Abrió Plaza “Conquianero”, un negro saíno, de la dehesa de Piedras Negras, que correspondió a Manuel Rocha “El Rifao” fue un buen toro que se cansó de enganchar la muleta. Bien en los lances de recibo del diestro. El toro no es colocado para el primer puyazo, pero acudió, para el segundo si lo ponen en el lugar correcto, pica Moisés López.

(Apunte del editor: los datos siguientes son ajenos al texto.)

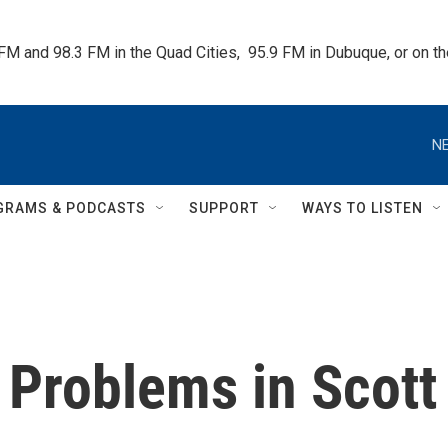
 FM and 98.3 FM in the Quad Cities,  95.9 FM in Dubuque, or on 
NE
GRAMS & PODCASTS
SUPPORT
WAYS TO LISTEN
 Problems in Scott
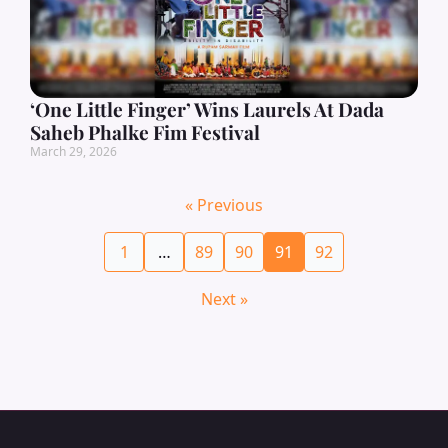
‘One Little Finger’ Wins Laurels At Dada
Saheb Phalke Fim Festival
March 29, 2026
« Previous
1
…
89
90
91
92
Next »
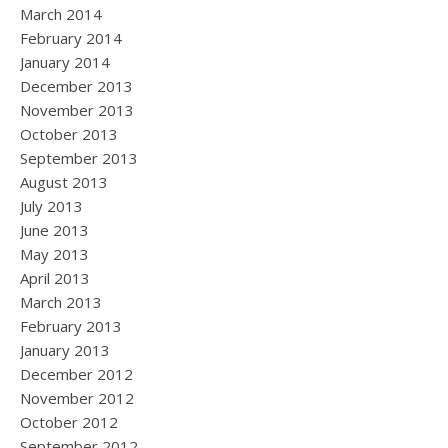
March 2014
February 2014
January 2014
December 2013
November 2013
October 2013
September 2013
August 2013
July 2013
June 2013
May 2013
April 2013
March 2013
February 2013
January 2013
December 2012
November 2012
October 2012
September 2012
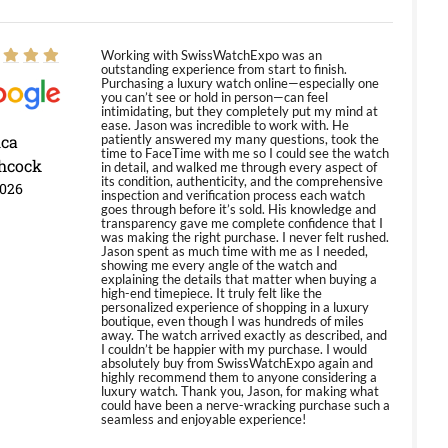
Working with SwissWatchExpo was an
outstanding experience from start to finish.
Purchasing a luxury watch online—especially one
you can’t see or hold in person—can feel
intimidating, but they completely put my mind at
ease. Jason was incredible to work with. He
ica
patiently answered my many questions, took the
time to FaceTime with me so I could see the watch
hcock
in detail, and walked me through every aspect of
its condition, authenticity, and the comprehensive
2026
inspection and verification process each watch
goes through before it’s sold. His knowledge and
transparency gave me complete confidence that I
was making the right purchase. I never felt rushed.
Jason spent as much time with me as I needed,
showing me every angle of the watch and
explaining the details that matter when buying a
high-end timepiece. It truly felt like the
personalized experience of shopping in a luxury
boutique, even though I was hundreds of miles
away. The watch arrived exactly as described, and
I couldn’t be happier with my purchase. I would
absolutely buy from SwissWatchExpo again and
highly recommend them to anyone considering a
luxury watch. Thank you, Jason, for making what
could have been a nerve-wracking purchase such a
seamless and enjoyable experience!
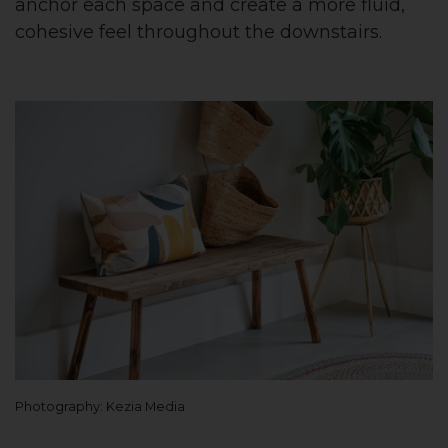
anchor each space and create a more fluid,
cohesive feel throughout the downstairs.
Photography: Kezia Media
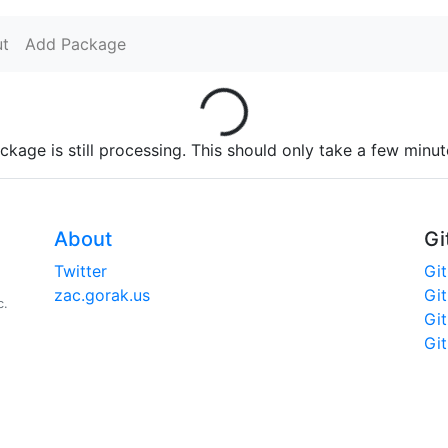
t
Add Package
Loading...
ckage is still processing. This should only take a few minut
About
Gi
Twitter
Gi
zac.gorak.us
Gi
c.
Gi
Gi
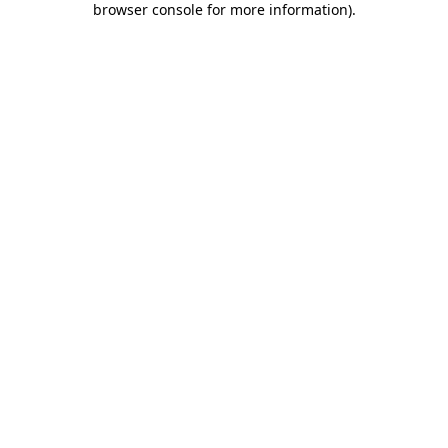
browser console for more information)
.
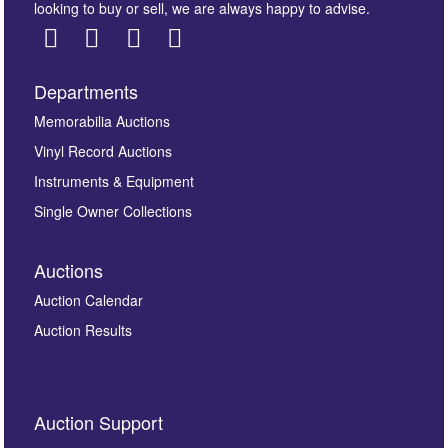
looking to buy or sell, we are always happy to advise.
Departments
Images *
Memorabilia Auctions
Vinyl Record Auctions
Drag and drop .jpg images here to upload, or click
Instruments & Equipment
here to select images.
Single Owner Collections
Auctions
Auction Calendar
Auction Results
By submitting this enquiry, you authorise Omega
Auction Support
Auctions to store this information to contact you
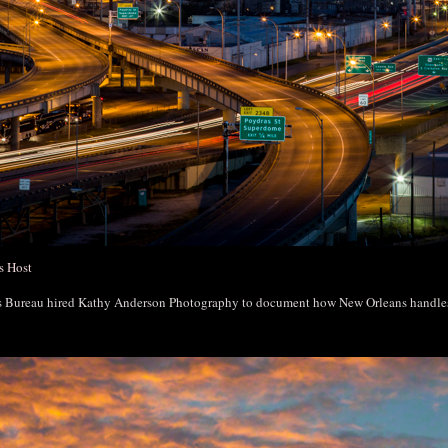
s Host
rs Bureau hired Kathy Anderson Photography to document how New Orleans handl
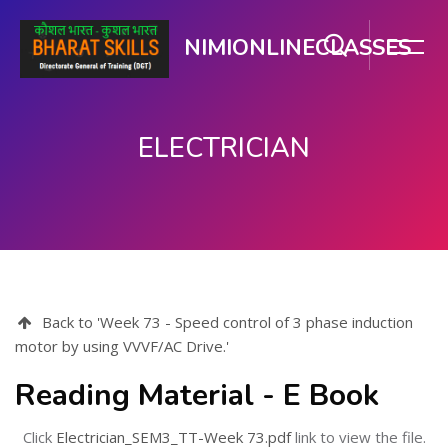
NIMIONLINECLASSES
ELECTRICIAN
Skip to main content
Back to 'Week 73 - Speed control of 3 phase induction
motor by using VVVF/AC Drive.'
Reading Material - E Book
Click
Electrician_SEM3_TT-Week 73.pdf
link to view the file.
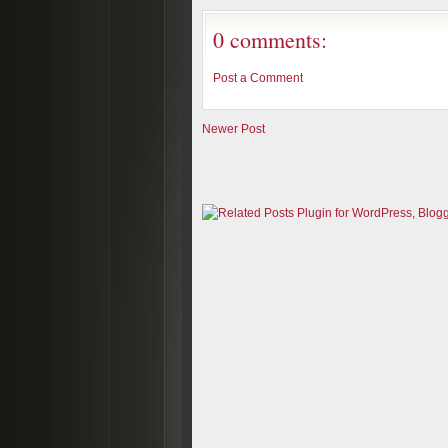
0 comments:
Post a Comment
Newer Post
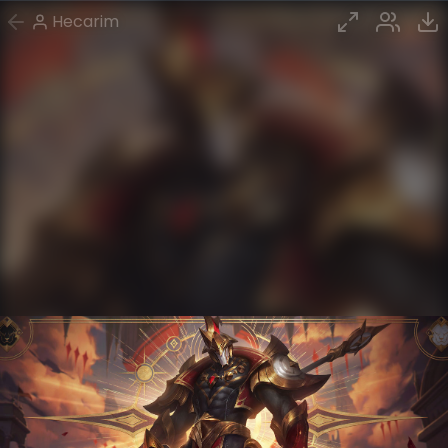
Hecarim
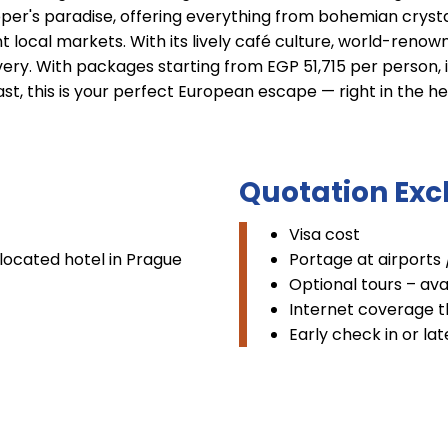
per's paradise, offering everything from bohemian crysta
local markets. With its lively café culture, world-renown
ery. With packages starting from EGP 51,715 per person, in
ast, this is your perfect European escape — right in the h
Quotation Exc
Visa cost
located hotel in Prague
Portage at airports 
Optional tours – av
Internet coverage t
Early check in or la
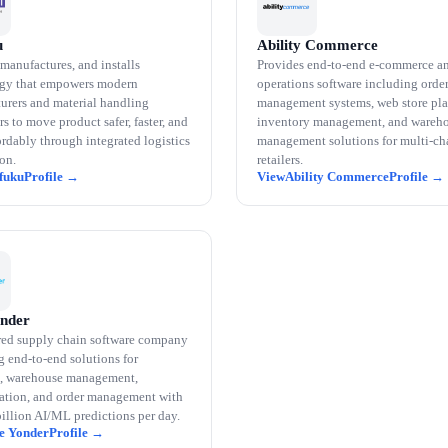
u
Ability Commerce
manufactures, and installs
Provides end-to-end e-commerce a
gy that empowers modern
operations software including orde
urers and material handling
management systems, web store pla
s to move product safer, faster, and
inventory management, and wareh
rdably through integrated logistics
management solutions for multi-ch
on.
retailers.
fuku
Ability Commerce
onder
ed supply chain software company
g end-to-end solutions for
, warehouse management,
tation, and order management with
billion AI/ML predictions per day.
e Yonder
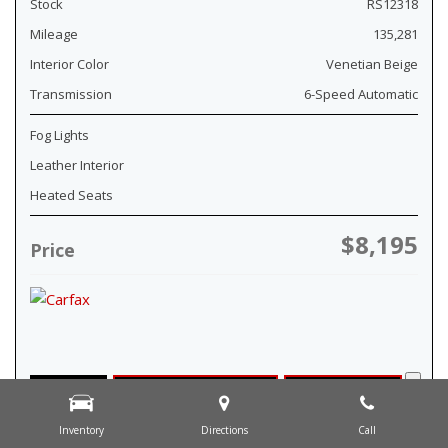
Stock
RS12318
Mileage
135,281
Interior Color
Venetian Beige
Transmission
6-Speed Automatic
Fog Lights
Leather Interior
Heated Seats
$8,195
Price
Details
Check Availability
Pre-Qualify
Inventory
Directions
Call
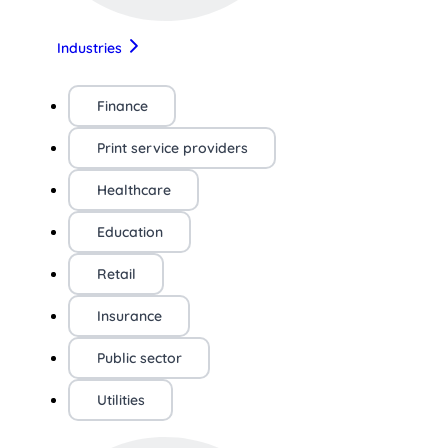
Industries
Finance
Print service providers
Healthcare
Education
Retail
Insurance
Public sector
Utilities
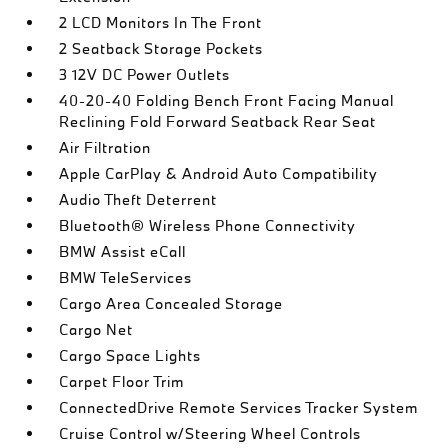
2 LCD Monitors In The Front
2 Seatback Storage Pockets
3 12V DC Power Outlets
40-20-40 Folding Bench Front Facing Manual
Reclining Fold Forward Seatback Rear Seat
Air Filtration
Apple CarPlay & Android Auto Compatibility
Audio Theft Deterrent
Bluetooth® Wireless Phone Connectivity
BMW Assist eCall
BMW TeleServices
Cargo Area Concealed Storage
Cargo Net
Cargo Space Lights
Carpet Floor Trim
ConnectedDrive Remote Services Tracker System
Cruise Control w/Steering Wheel Controls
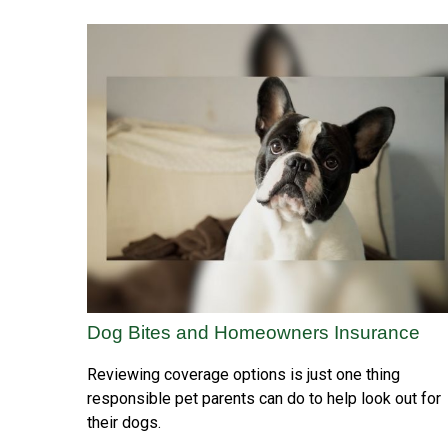
Dog Bites and Homeowners Insurance
Reviewing coverage options is just one thing
responsible pet parents can do to help look out for
their dogs.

El brindis compartido y con la muleta el diestro es desarmado en varias ocasiones, con todo y eso, el piedrenegrino siempre mostró sus buenas condiciones. Dos pinchazos y entera, el toro es ovacionado en el arrastre y el torero sale al tercio por su cuenta.

Cerró plaza Emilio Macías con “Custodio”, un toro de la dehesa de San Miguel del Milagro, que desarrolló sentido y puso en aprietos al huamantleco. El torero logra un par de Verónicas. Para el primer puyazo no colocan al toro, lo ejecuta Pedro López, para el siguiente sí es colocado reglamentariamente. “El Rifao”, hace un quite por chicuelinas moviditas. El brindis compartido y Emilio le tiene que exponer, se la cuela un par de veces y después el burel ya no quiere saber nada. Una estocada al encuentro y se acabó. Un grupito formaba la porra de Emilio Macías, insisten con la petición. En el ruedo no dejan avanzar los percherones, el subalterno Roberto Galindo da la nota solicitando la oreja desde el ruedo. Más para que dejaran de molestar que por taurinismo, el juez otorga el premio.

Dejé para el final el burel de Tenexac, porque tenía la apariencia de novillo, fue levemente protestado de salida. Le toco a Héctor Gabriel, el único torero no tlaxcalteca de los que actuaron lancea bien a la verónica, pero casi no lo tomó en cuenta la gente, quizá porque no les gustó el de Tenexac. Omar Morales ejecuta bien la suerte de varas, las dos veces que castiga. “El Suavecito” va al quite por caleserinas, Héctor Gabriel responde con gaoneras, dos muy ajustadas. Bien Roberto Huerta con los palos.

El poblano logra realizar el toreo al natural, el toro tiene poca transmisión, poco le dice a la gente; termina con las infaltables manoletinas, estocada tendida y hay algunos pitos para el toro. Al diestro el público lo llama para que salude desde el tercio.

El maratónico festejo terminó casi a las ocho de la noche, inició 4:40; casi tres horas y media, remataron con la premiación.